## [Activity]
Give the count of lines in the data that include the string "click", with no added remarks.
-- Input follows --
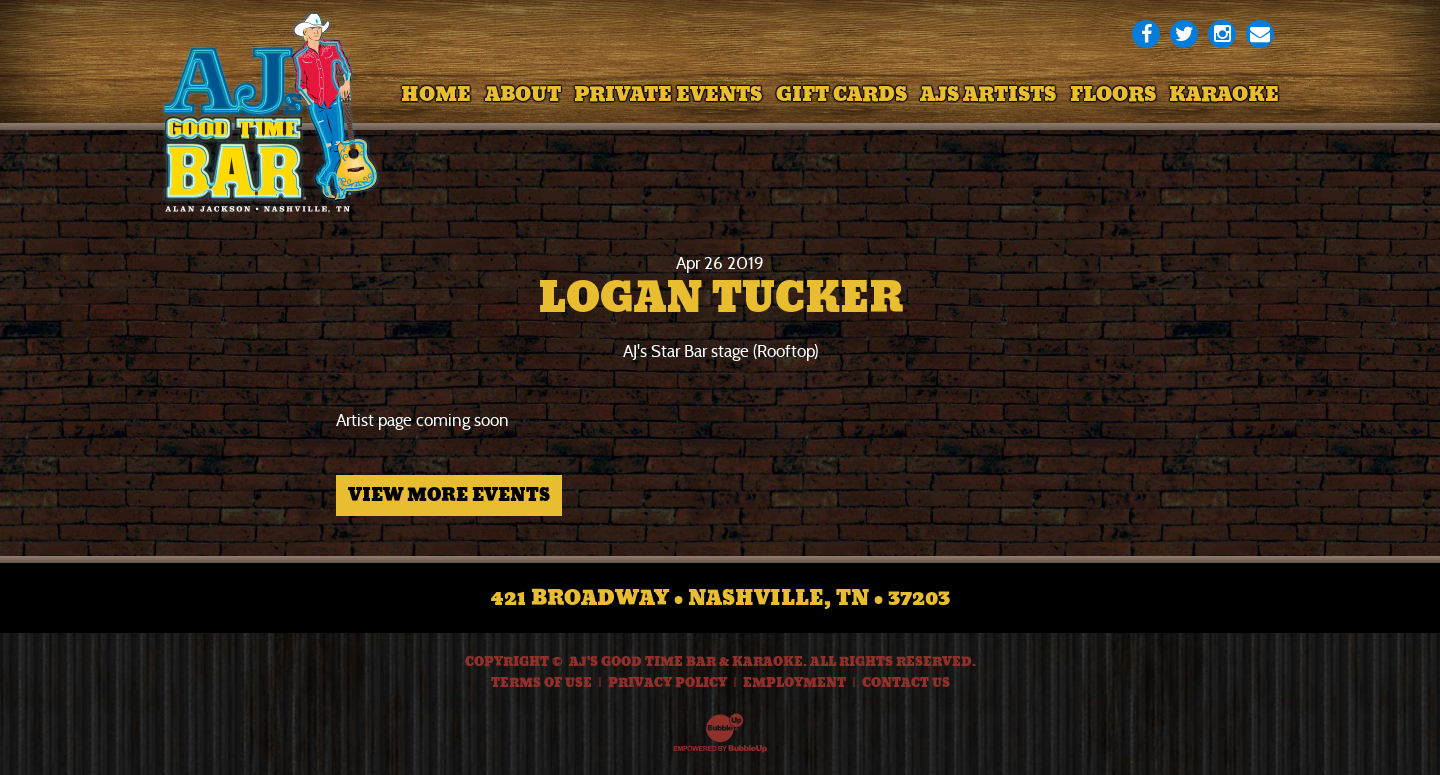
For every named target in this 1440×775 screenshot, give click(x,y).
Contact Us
-- Input concluded --
-- Input follows --
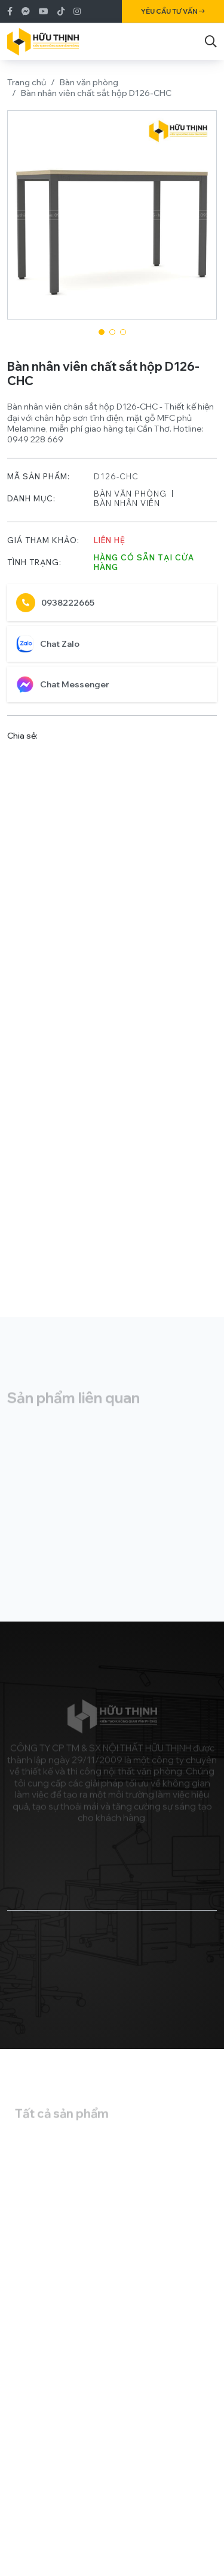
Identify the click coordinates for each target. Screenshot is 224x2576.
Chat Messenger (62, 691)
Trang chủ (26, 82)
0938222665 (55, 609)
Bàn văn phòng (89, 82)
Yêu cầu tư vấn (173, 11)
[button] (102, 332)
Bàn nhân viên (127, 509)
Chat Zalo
-- Input concluded --
## [Output]
2